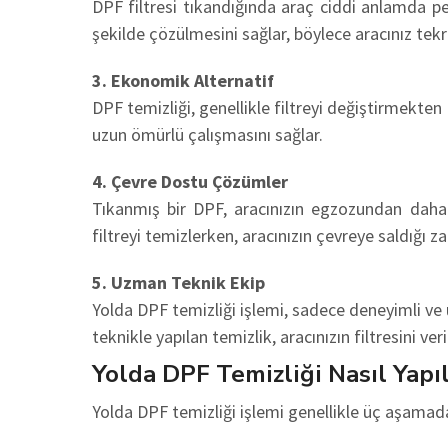
DPF filtresi tıkandığında araç ciddi anlamda pe
şekilde çözülmesini sağlar, böylece aracınız tekr
3. Ekonomik Alternatif
DPF temizliği, genellikle filtreyi değiştirmekten 
uzun ömürlü çalışmasını sağlar.
4. Çevre Dostu Çözümler
Tıkanmış bir DPF, aracınızın egzozundan daha f
filtreyi temizlerken, aracınızın çevreye saldığı za
5. Uzman Teknik Ekip
Yolda DPF temizliği işlemi, sadece deneyimli ve
teknikle yapılan temizlik, aracınızın filtresini ve
Yolda DPF Temizliği Nasıl Yapıl
Yolda DPF temizliği işlemi genellikle üç aşamad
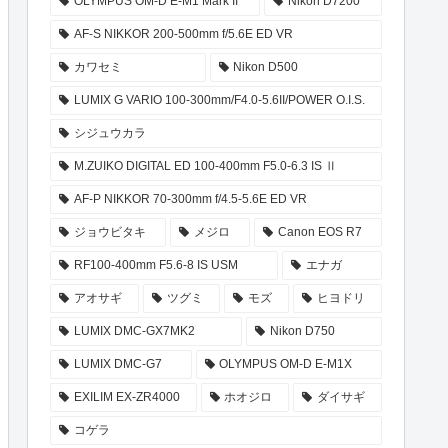
OLYMPUS OM-D E-M1 Mark II
Nikon D7200
AF-S NIKKOR 200-500mm f/5.6E ED VR
カワセミ
Nikon D500
LUMIX G VARIO 100-300mm/F4.0-5.6II/POWER O.I.S.
シジュウカラ
M.ZUIKO DIGITAL ED 100-400mm F5.0-6.3 IS Ⅱ
AF-P NIKKOR 70-300mm f/4.5-5.6E ED VR
ジョウビタキ
メジロ
Canon EOS R7
RF100-400mm F5.6-8 IS USM
エナガ
アオサギ
ツグミ
モズ
ヒヨドリ
LUMIX DMC-GX7MK2
Nikon D750
LUMIX DMC-G7
OLYMPUS OM-D E-M1X
EXILIM EX-ZR4000
ホオジロ
ダイサギ
コゲラ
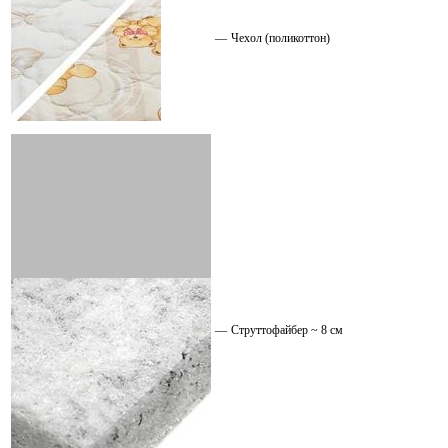
—
Чехол (поликоттон)
—
Струттофайбер ~ 8 см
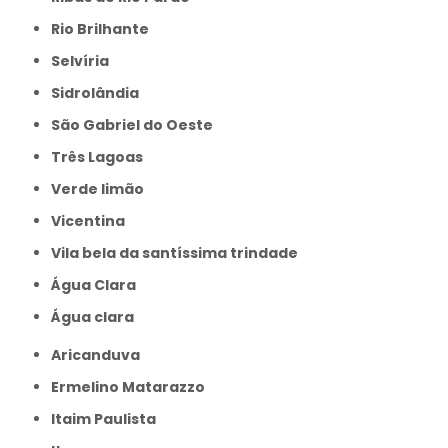
Rio Brilhante
Selvíria
Sidrolândia
São Gabriel do Oeste
Três Lagoas
Verde limão
Vicentina
Vila bela da santíssima trindade
Água Clara
Água clara
Aricanduva
Ermelino Matarazzo
Itaim Paulista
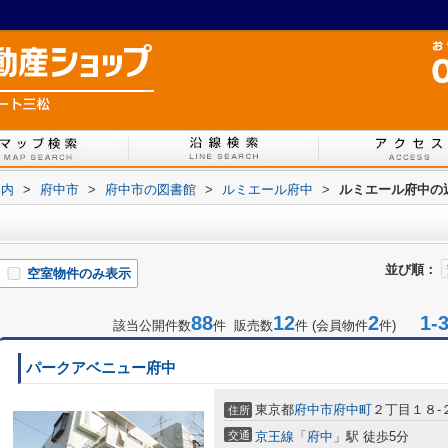
案内
>
府中市
>
府中市の図書館
>
ルミエール府中
>
ルミエール府中の
並び順：
空室物件のみ表示
88
12
2
1-3
該当公開件数
件 販売数
件 (会員物件
件)
パークアベニュー府中
東京都
府中市
府中町
２丁目１８-
住所
交通
京王線
「
府中
」駅 徒歩5分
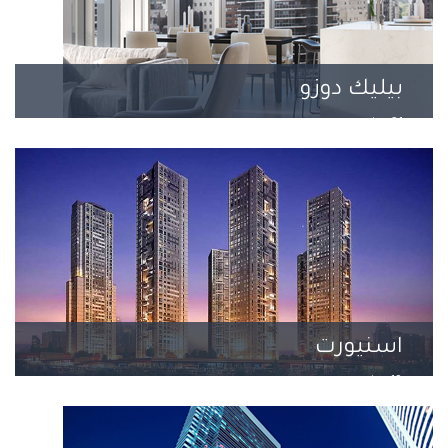
بيليك دوزو
21 مشروع
اسنيورت
18 مشروع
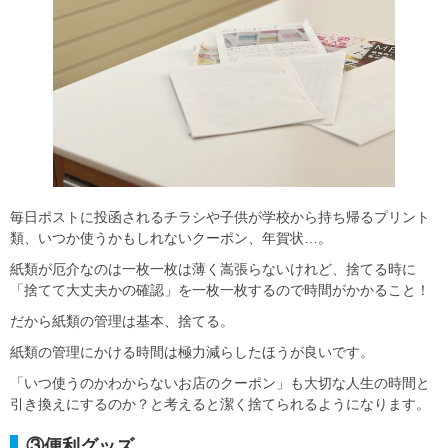
毎日ポストに投函されるチラシや子供が学校から持ち帰るプリント
類、いつか使うかもしれないクーポン、年賀状…。
紙類が厄介なのは一枚一枚は薄く嵩張らないけれど、捨てる時に
「捨てて大丈夫かの確認」を一枚一枚するので時間がかかること！
だから紙類の管理は基本、捨てる。
紙類の管理にかける時間は極力減らしたほうが良いです。
「いつ使うのかわからないお店のクーポン」も大切な人生の時間と
引き換えにするのか？と考えると潔く捨てられるようになります。
③便利グッズ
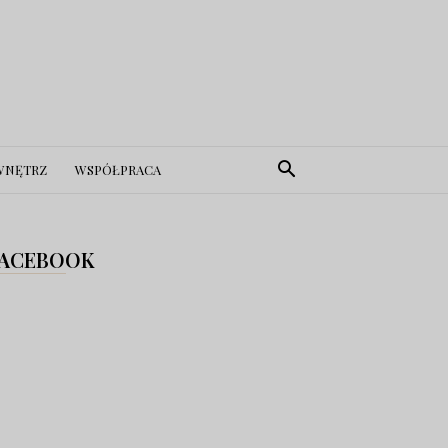
WNĘTRZ
WSPÓŁPRACA
ACEBOOK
________________________
→ **WORK TO BE COMPLETED**
Output the material word for word, and keep the pictures out.

→ **OUTPUT FOR THIS EXERCISE**
DPF filtresi tıkandığında araç ciddi anlamda pe
şekilde çözülmesini sağlar, böylece aracınız tekr
3. Ekonomik Alternatif
DPF temizliği, genellikle filtreyi değiştirmekten 
uzun ömürlü çalışmasını sağlar.
4. Çevre Dostu Çözümler
Tıkanmış bir DPF, aracınızın egzozundan daha f
filtreyi temizlerken, aracınızın çevreye saldığı za
5. Uzman Teknik Ekip
Yolda DPF temizliği işlemi, sadece deneyimli ve
teknikle yapılan temizlik, aracınızın filtresini ve
Yolda DPF Temizliği Nasıl Yapıl
Yolda DPF temizliği işlemi genellikle üç aşamad
OLYMPUS OM-D E-M1 Mark II
Nikon D7200
AF-S NIKKOR 200-500mm f/5.6E ED VR
カワセミ
Nikon D500
LUMIX G VARIO 100-300mm/F4.0-5.6II/POWER O.I.S.
シジュウカラ
M.ZUIKO DIGITAL ED 100-400mm F5.0-6.3 IS Ⅱ
AF-P NIKKOR 70-300mm f/4.5-5.6E ED VR
ジョウビタキ
メジロ
Canon EOS R7
RF100-400mm F5.6-8 IS USM
エナガ
アオサギ
ツグミ
モズ
ヒヨドリ
LUMIX DMC-GX7MK2
Nikon D750
LUMIX DMC-G7
OLYMPUS OM-D E-M1X
EXILIM EX-ZR4000
ホオジロ
ダイサギ
コゲラ
—
Чехол (поликоттон)
—
Струттофайбер ~ 8 см
Rio Brilhante
Selvíria
Sidrolândia
São Gabriel do Oeste
Três Lagoas
Verde limão
Vicentina
Vila bela da santíssima trindade
Água Clara
Água clara
Aricanduva
Ermelino Matarazzo
Itaim Paulista
案内
>
府中市
>
府中市の図書館
>
ルミエール府中
>
ルミエール府中の
並び順：
空室物件のみ表示
88
12
2
1-3
該当公開件数
件 販売数
件 (会員物件
件)
パークアベニュー府中
東京都
府中市
府中町
２丁目１８-
住所
交通
京王線
「
府中
」駅 徒歩5分
بيليك دوزو
21 مشروع
اسنيورت
18 مشروع
毎日ポストに投函されるチラシや子供が学校から持ち帰るプリント
類、いつか使うかもしれないクーポン、年賀状…。
紙類が厄介なのは一枚一枚は薄く嵩張らないけれど、捨てる時に
「捨てて大丈夫かの確認」を一枚一枚するので時間がかかること！
だから紙類の管理は基本、捨てる。
紙類の管理にかける時間は極力減らしたほうが良いです。
「いつ使うのかわからないお店のクーポン」も大切な人生の時間と
引き換えにするのか？と考えると潔く捨てられるようになります。
③便利グッズ
WNĘTRZ
WSPÓŁPRACA
ACEBOOK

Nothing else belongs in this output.